59. Wie nun durch diese Art der Gleichnissen ein Beweiß geführet wird / also wird auch eine Meinung / dardurch widerleget / (per instantiam.) Die Juden wolten nicht glauben / daß ihnen Christus nach seinem Tode würde nutzen können: Dieses widerlegte der Herr Christus mit dem Gleichniß von Weitzenkorn / welches zuvor verwesen muß / ehe es Frucht bringet: und beweiset also / daß eine Sache nach und durch dem Tode kan Nutzen bringen.

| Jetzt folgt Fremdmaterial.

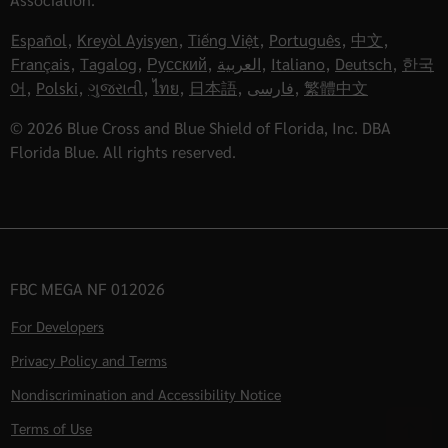
Español
,
Kreyòl Ayisyen
,
Tiếng Việt
,
Português
,
中文
,
Français
,
Tagalog
,
Русский
,
العربية
,
Italiano
,
Deutsch
,
한국
어
,
Polski
,
ગુજરાતી
,
ไทย
,
日本語
,
فارسی
,
繁體中文
© 2026 Blue Cross and Blue Shield of Florida, Inc. DBA
Florida Blue. All rights reserved.
FBC MEGA NF 012026
For Developers
Privacy Policy and Terms
Nondiscrimination and Accessibility Notice
Terms of Use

60. Wie nun die gute Gleichniß beweiset / also betrüget im Gegenstand die falsche Gleichniß / wann nemlich der vergleichende Theil gar nicht waar / oder nicht durchgehend waar ist. F. Castelvetro gibt ein Exempel wider den Cardinal Bembum schreibend: Gleichwie der jenige / welcher zwey Häuser hat / eines in der Ferne / das schlecht bequemt ist und einen grossen Palast in der Nähe mit aller Zugehör versehen / wohnet aber in dem Schlechten / ihm selbsten unrecht thut: Also handelt auch der unbedachtsam / welcher in einer fremden Sprache schreibet / und sich seiner Muttersprache / die er so vie1 reichlicher besitzet / nicht achtet / etc. Der Nachsatz oder der Vergleichsatz ist nicht richtig und durchgehend waar / massen man zuweilen fremde Sprachen besser lernet und fleissiger studiret / als seine angeborne Muttersprache: So trifft auch der Vorsatz nicht allezeit ein; Massen mancher mehr Lust hat in einem geringen Hüttlein auf dem Lande zu wohnen / als in einem grossen Palast in der Stadt. Schlüßlich ist nicht vonnöhten / daß die Gleichniß in allen Sachen eintreffe / und ist genug daß sie in etlichen / oder nur gar in einem Stucke / in welchem sie nemlich zu der Erklärung oder Beweiß angeführet worden / eintreffe. Hiervon ist ein mehrers zu lesen in den Gesprächspielen und kan man aus dem besagten alle Gleichnussen auf die Prob setzen und ihren Nachdruck ausfündig machen.